Mayor failed to implement own proposals, claim says

February 15, 2005|By Ryan Davis | Ryan Davis,SUN STAFF

A group of city officers suing the Baltimore Police Department has added to its allegations of racial discrimination, claiming that Mayor Martin O'Malley failed to implement his own recommendations for overhauling the department's internal discipline system.

An amended lawsuit filed this month points to a 1998 report by then-Councilman O'Malley that made recommendations for curtailing racial discrimination in the department.

"None of these recommendations has been implemented by the BPD, despite clear knowledge that centralized, subjective decision-making in the discipline system has had and continues to have a disparate impact on African-Americans," the revised lawsuit states.

The additional complaints are contained in an amended lawsuit filed Feb. 3 in federal court.

Late last year, 21 African-American current and former city police officers filed the initial class action lawsuit. It accused the department of condoning a hostile workplace, blocking black officers from promotion, levying uneven discipline and retaliating against officers who spoke out against discrimination.

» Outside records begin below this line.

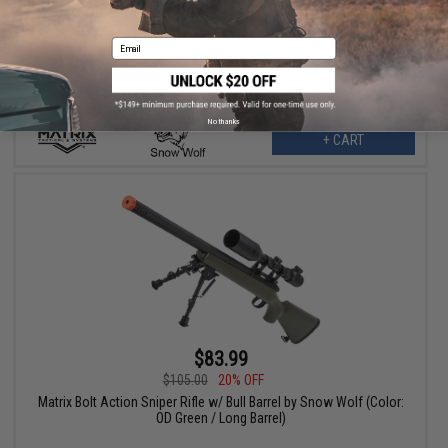
Snow Wolf US Army Style M24 Airsoft Bolt Action Scout Sniper
Rifle w/ Spiral Fluted Barrel (Color: OD Green)
Email
No thanks
+ CART
$83.99
$105.00
20% OFF
Matrix Bolt Action Sniper Rifle w/ Bull Barrel by Snow Wolf (Color:
OD Green / Long Barrel)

It also alleged that racism prompted the November firing of former police Commissioner Kevin P. Clark.

The new lawsuit reduces the number of plaintiffs to 16.

A city spokeswoman said officials were reviewing the new suit. "Our position remains the same," said Raquel Guillory.

The city attorney has previously said the allegations are false and that many - even if they were true - are barred by statutes of limitations.